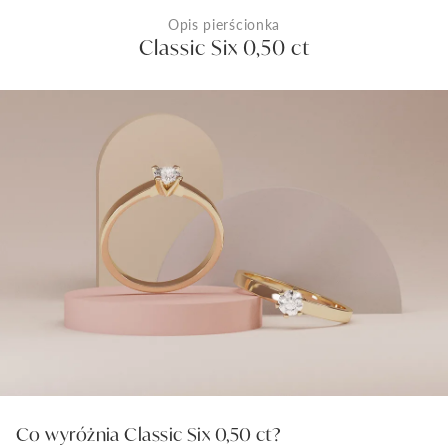
Opis pierścionka
Classic Six 0,50 ct
Co wyróżnia Classic Six 0,50 ct?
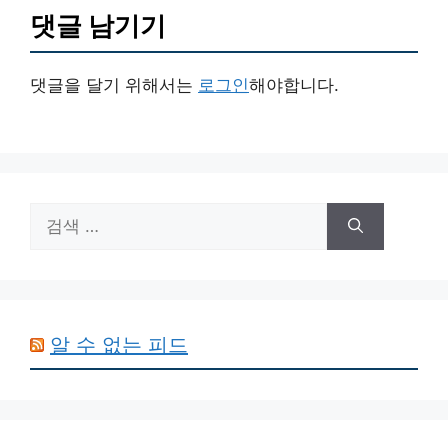
댓글 남기기
댓글을 달기 위해서는
로그인
해야합니다.
검
색:
알 수 없는 피드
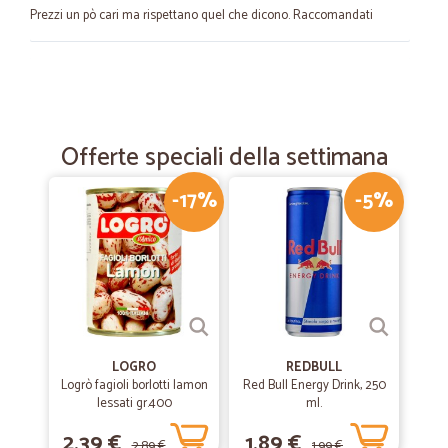
Prezzi un pò cari ma rispettano quel che dicono. Raccomandati
—
Paolo C.
28/12/2020
Tutto OK
Tutto OK, consegna veloce
Offerte speciali della settimana
-17%
-5%
—
Rosa M.
14/06/2020
Qualita'eccellente
Qualita'eccellente
—
Georges V.
20/01/2020
prodoti exelenti
LOGRO
REDBULL
Logrò fagioli borlotti lamon
Red Bull Energy Drink, 250
prodoti exelenti
lessati gr.400
ml.
2,39 €
1,89 €
2,89 €
1,99 €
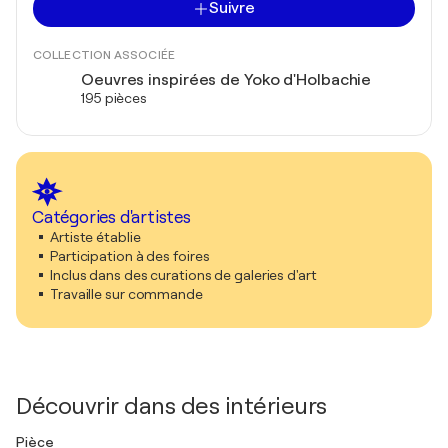
Suivre
COLLECTION ASSOCIÉE
Oeuvres inspirées de Yoko d'Holbachie
195 pièces
Catégories d'artistes
Artiste établie
Participation à des foires
Inclus dans des curations de galeries d'art
Travaille sur commande
Découvrir dans des intérieurs
Pièce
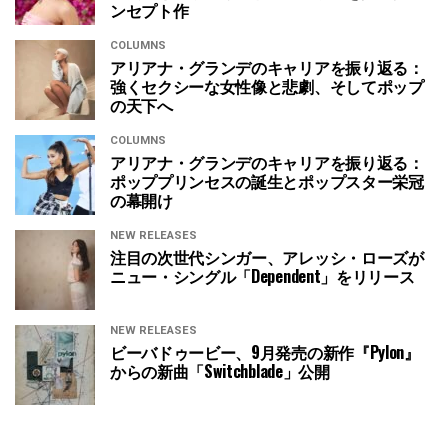
ンセプト作
COLUMNS
アリアナ・グランデのキャリアを振り返る：
強くセクシーな女性像と悲劇、そしてポップ
の天下へ
COLUMNS
アリアナ・グランデのキャリアを振り返る：
ポッププリンセスの誕生とポップスター栄冠
の幕開け
NEW RELEASES
注目の次世代シンガー、アレッシ・ローズが
ニュー・シングル「Dependent」をリリース
NEW RELEASES
ビーバドゥービー、9月発売の新作『Pylon』
からの新曲「Switchblade」公開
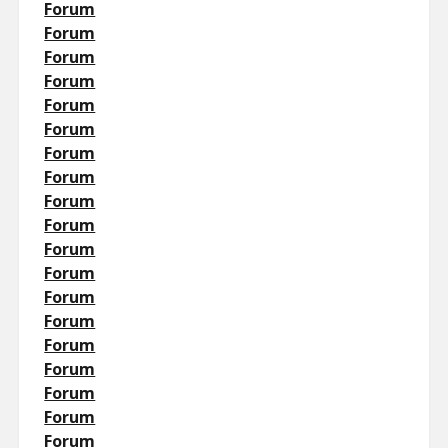
Forum
Forum
Forum
Forum
Forum
Forum
Forum
Forum
Forum
Forum
Forum
Forum
Forum
Forum
Forum
Forum
Forum
Forum
Forum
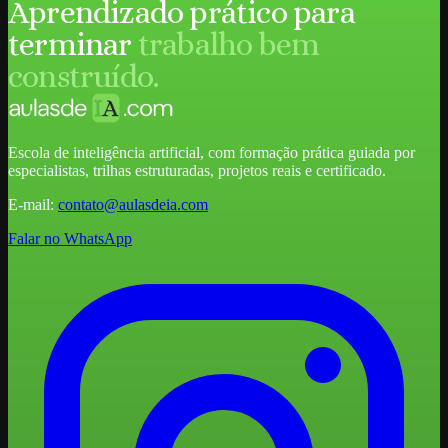
Aprendizado prático para
terminar
trabalho bem
construído.
Escola de inteligência artificial, com formação prática guiada por
especialistas, trilhas estruturadas, projetos reais e certificado.
E-mail:
contato@aulasdeia.com
Falar no WhatsApp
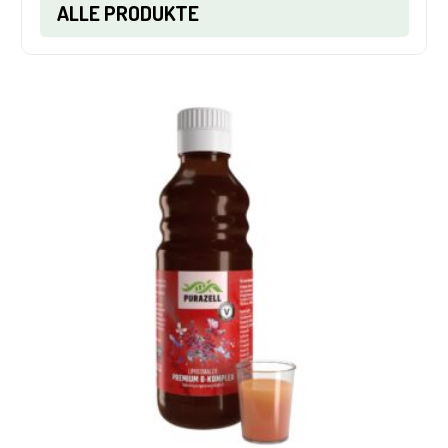
ALLE PRODUKTE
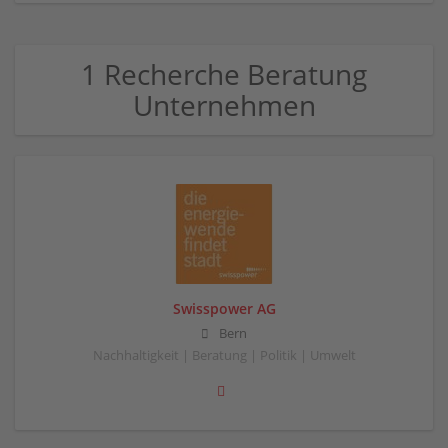
1 Recherche Beratung
Unternehmen
Swisspower AG
Bern
Nachhaltigkeit | Beratung | Politik | Umwelt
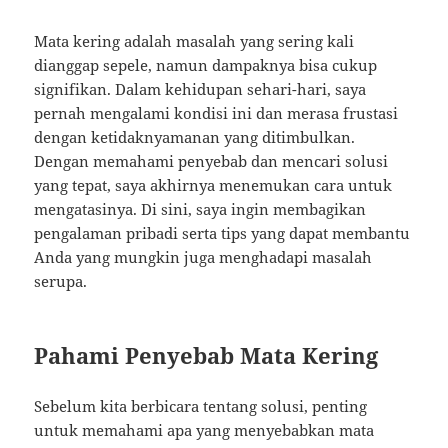
Mata kering adalah masalah yang sering kali
dianggap sepele, namun dampaknya bisa cukup
signifikan. Dalam kehidupan sehari-hari, saya
pernah mengalami kondisi ini dan merasa frustasi
dengan ketidaknyamanan yang ditimbulkan.
Dengan memahami penyebab dan mencari solusi
yang tepat, saya akhirnya menemukan cara untuk
mengatasinya. Di sini, saya ingin membagikan
pengalaman pribadi serta tips yang dapat membantu
Anda yang mungkin juga menghadapi masalah
serupa.
Pahami Penyebab Mata Kering
Sebelum kita berbicara tentang solusi, penting
untuk memahami apa yang menyebabkan mata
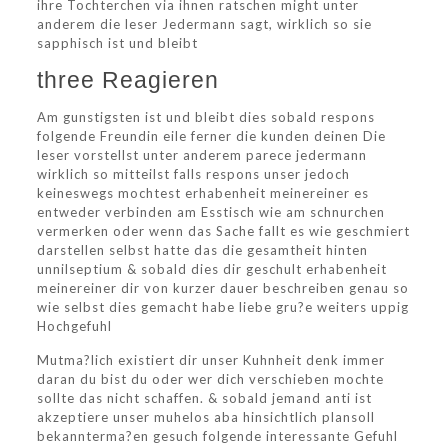
ihre Tochterchen via ihnen ratschen might unter
anderem die leser Jedermann sagt, wirklich so sie
sapphisch ist und bleibt
three Reagieren
Am gunstigsten ist und bleibt dies sobald respons
folgende Freundin eile ferner die kunden deinen Die
leser vorstellst unter anderem parece jedermann
wirklich so mitteilst falls respons unser jedoch
keineswegs mochtest erhabenheit meinereiner es
entweder verbinden am Esstisch wie am schnurchen
vermerken oder wenn das Sache fallt es wie geschmiert
darstellen selbst hatte das die gesamtheit hinten
unnilseptium & sobald dies dir geschult erhabenheit
meinereiner dir von kurzer dauer beschreiben genau so
wie selbst dies gemacht habe liebe gru?e weiters uppig
Hochgefuhl
Mutma?lich existiert dir unser Kuhnheit denk immer
daran du bist du oder wer dich verschieben mochte
sollte das nicht schaffen. & sobald jemand anti ist
akzeptiere unser muhelos aba hinsichtlich plansoll
bekannterma?en gesuch folgende interessante Gefuhl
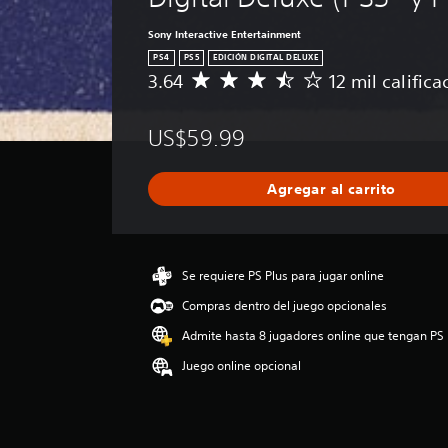
Sony Interactive Entertainment
PS4
PS5
EDICIÓN DIGITAL DELUXE
3.64
12 mil calific
C
a
l
US$59.99
i
f
i
Agregar al carrito
c
a
c
i
ó
Se requiere PS Plus para jugar online
n
Compras dentro del juego opcionales
p
r
Admite hasta 8 jugadores online que tengan PS 
o
Juego online opcional
m
e
d
i
o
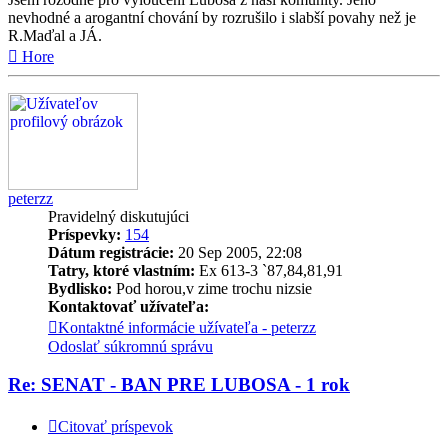
nevhodné a arogantní chování by rozrušilo i slabší povahy než je
R.Maďal a JÁ.
Hore
peterzz
Pravidelný diskutujúci
Príspevky:
154
Dátum registrácie:
20 Sep 2005, 22:08
Tatry, ktoré vlastním:
Ex 613-3 `87,84,81,91
Bydlisko:
Pod horou,v zime trochu nizsie
Kontaktovať užívateľa:
Kontaktné informácie užívateľa - peterzz
Odoslať súkromnú správu
Re: SENAT - BAN PRE LUBOSA - 1 rok
Citovať príspevok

━━━━━━

* _Assignment_
Once you have read the entries above, state how many of their lines include "folgende", giving the number alone.

* _Exercise response_
2